Records contained in a dataset
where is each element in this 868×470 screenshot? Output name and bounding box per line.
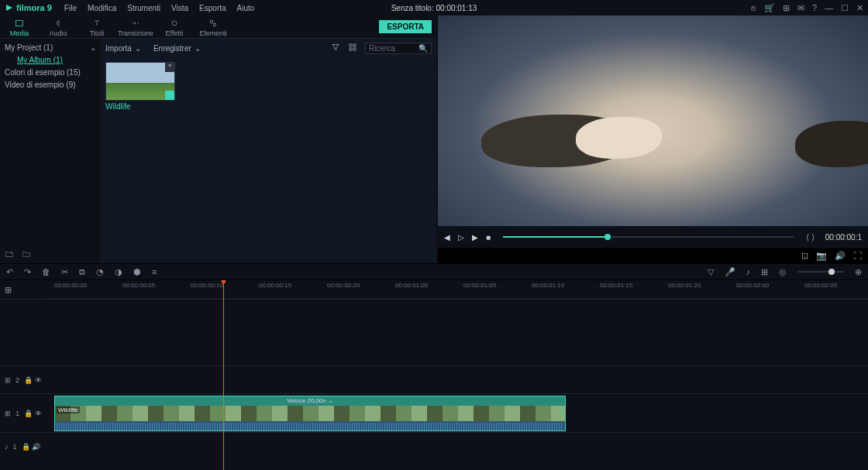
clip-speed-label: Veloce 20,00x ⌄	[55, 396, 565, 406]
clip-waveform	[55, 421, 565, 431]
notify-icon[interactable]: ⊞	[783, 3, 790, 13]
track-head-v1[interactable]: ⊞ 1 🔒 👁	[0, 393, 46, 432]
prev-frame-button[interactable]: ◀	[444, 233, 450, 242]
cart-icon[interactable]: 🛒	[764, 3, 775, 13]
svg-rect-7	[353, 48, 356, 50]
tree-colors[interactable]: Colori di esempio (15)	[5, 67, 96, 79]
speed-icon[interactable]: ◔	[96, 267, 104, 277]
media-clip-wildlife[interactable]: ≡ Wildlife	[105, 62, 175, 111]
svg-rect-0	[16, 20, 23, 26]
fullscreen-icon[interactable]: ⛶	[853, 251, 862, 260]
maximize-icon[interactable]: ☐	[841, 3, 849, 13]
menu-edit[interactable]: Modifica	[88, 4, 116, 12]
tree-project[interactable]: My Project (1)⌄	[5, 42, 96, 54]
clip-thumbnail: ≡	[105, 62, 175, 101]
display-icon[interactable]: ⊡	[801, 251, 808, 261]
marker-icon[interactable]: ▽	[708, 267, 714, 277]
help-icon[interactable]: ?	[812, 3, 817, 12]
track-a1[interactable]	[46, 432, 868, 460]
preview-scrubber[interactable]	[503, 236, 794, 238]
filter-icon[interactable]	[331, 43, 340, 53]
export-button[interactable]: ESPORTA	[379, 20, 432, 33]
crop-icon[interactable]: ⧉	[79, 267, 85, 277]
snapshot-icon[interactable]: 📷	[816, 251, 827, 261]
chevron-down-icon: ⌄	[135, 44, 141, 53]
close-icon[interactable]: ✕	[856, 3, 863, 13]
document-title: Senza titolo: 00:00:01:13	[391, 4, 477, 12]
svg-rect-3	[214, 23, 216, 26]
track-v1[interactable]: Veloce 20,00x ⌄ Wildlife	[46, 393, 868, 432]
delete-icon[interactable]: 🗑	[42, 267, 50, 276]
svg-point-1	[172, 21, 177, 26]
stop-button[interactable]: ■	[486, 233, 491, 242]
play-forward-button[interactable]: ▶	[472, 233, 478, 242]
tree-album[interactable]: My Album (1)	[5, 54, 96, 67]
minimize-icon[interactable]: —	[825, 3, 833, 12]
mic-icon[interactable]: 🎤	[725, 267, 735, 277]
import-dropdown[interactable]: Importa⌄	[105, 44, 141, 53]
undo-icon[interactable]: ↶	[6, 267, 13, 277]
folder-icon[interactable]	[22, 249, 31, 260]
track-head-v2[interactable]: ⊞ 2 🔒 👁	[0, 365, 46, 393]
tab-effects[interactable]: Effetti	[155, 17, 194, 37]
clip-badge-icon: ≡	[165, 63, 174, 72]
svg-rect-2	[211, 20, 213, 22]
adjust-icon[interactable]: ≡	[152, 267, 157, 276]
redo-icon[interactable]: ↷	[24, 267, 31, 277]
zoom-slider[interactable]	[797, 271, 844, 273]
tree-videos[interactable]: Video di esempio (9)	[5, 79, 96, 91]
grid-icon[interactable]	[348, 43, 357, 53]
zoom-fit-icon[interactable]: ◎	[779, 267, 787, 277]
tab-media[interactable]: Media	[0, 17, 39, 37]
timeline-clip-wildlife[interactable]: Veloce 20,00x ⌄ Wildlife	[54, 396, 566, 431]
clip-name: Wildlife	[105, 101, 175, 111]
new-folder-icon[interactable]	[5, 249, 14, 260]
app-logo: filmora 9	[5, 3, 52, 12]
project-tree: My Project (1)⌄ My Album (1) Colori di e…	[0, 39, 101, 246]
chevron-down-icon: ⌄	[195, 44, 201, 53]
preview-timecode: 00:00:00:1	[825, 233, 862, 242]
search-icon: 🔍	[418, 44, 428, 53]
preview-viewport[interactable]	[438, 15, 868, 226]
mixer-icon[interactable]: ♪	[746, 267, 751, 276]
svg-rect-6	[350, 48, 352, 50]
clip-label: Wildlife	[57, 407, 80, 413]
svg-rect-5	[353, 44, 356, 46]
menu-help[interactable]: Aiuto	[237, 4, 255, 12]
tab-transition[interactable]: Transizione	[116, 17, 155, 37]
timeline-ruler[interactable]: 00:00:00:00 00:00:00:05 00:00:00:10 00:0…	[46, 280, 868, 299]
track-head-a1[interactable]: ♪ 1 🔒 🔊	[0, 432, 46, 460]
play-button[interactable]: ▷	[458, 233, 464, 242]
timeline-toolbar: ↶ ↷ 🗑 ✂ ⧉ ◔ ◑ ⬢ ≡ ▽ 🎤 ♪ ⊞ ◎ ⊕	[0, 263, 868, 280]
split-icon[interactable]: ✂	[61, 267, 68, 277]
track-manager-icon[interactable]: ⊞	[5, 285, 12, 295]
menu-tools[interactable]: Strumenti	[127, 4, 160, 12]
tab-elements[interactable]: Elementi	[194, 17, 232, 37]
volume-icon[interactable]: 🔊	[835, 251, 846, 261]
render-icon[interactable]: ⊞	[761, 267, 768, 277]
menu-export[interactable]: Esporta	[199, 4, 226, 12]
user-icon[interactable]: ⎋	[751, 3, 756, 12]
track-v2[interactable]	[46, 365, 868, 393]
zoom-in-icon[interactable]: ⊕	[855, 267, 862, 277]
svg-rect-4	[350, 44, 352, 46]
playhead[interactable]	[223, 280, 224, 470]
record-dropdown[interactable]: Enregistrer⌄	[153, 44, 201, 53]
menu-view[interactable]: Vista	[171, 4, 188, 12]
expand-icon[interactable]: ⟨ ⟩	[806, 232, 815, 242]
tab-titles[interactable]: Titoli	[78, 17, 116, 37]
chevron-down-icon: ⌄	[90, 42, 96, 54]
track-spacer	[46, 299, 868, 365]
tab-audio[interactable]: Audio	[39, 17, 78, 37]
main-menu: File Modifica Strumenti Vista Esporta Ai…	[64, 4, 255, 12]
green-screen-icon[interactable]: ⬢	[133, 267, 141, 277]
search-input[interactable]: Ricerca🔍	[365, 43, 432, 54]
menu-file[interactable]: File	[64, 4, 77, 12]
mail-icon[interactable]: ✉	[797, 3, 804, 13]
color-icon[interactable]: ◑	[115, 267, 122, 277]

### TASK TO CARRY OUT
In the data above, each line holding "Vista" is to be found and copied.

### REPLY TO THE TASK
menu-view[interactable]: Vista	[171, 4, 188, 12]
main-menu: File Modifica Strumenti Vista Esporta Ai…	[64, 4, 255, 12]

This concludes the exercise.